== Directions for this task ==
Below is a set of records; reproduce them exactly without their pictures.

┌──

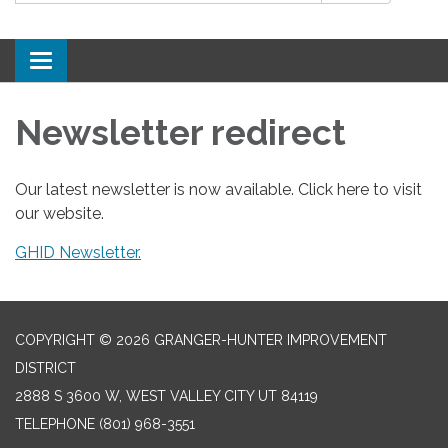
Toggle
navigation
Newsletter redirect
Our latest newsletter is now available. Click here to visit
our website.
GHID Newsletter.
COPYRIGHT © 2026 GRANGER-HUNTER IMPROVEMENT
DISTRICT
2888 S 3600 W, WEST VALLEY CITY UT 84119
TELEPHONE
(801) 968-3551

└──

== Response area ==
Toggle
navigation
Newsletter redirect
Our latest newsletter is now available. Click here to visit
our website.
GHID Newsletter.
COPYRIGHT © 2026 GRANGER-HUNTER IMPROVEMENT
DISTRICT
2888 S 3600 W, WEST VALLEY CITY UT 84119
TELEPHONE
(801) 968-3551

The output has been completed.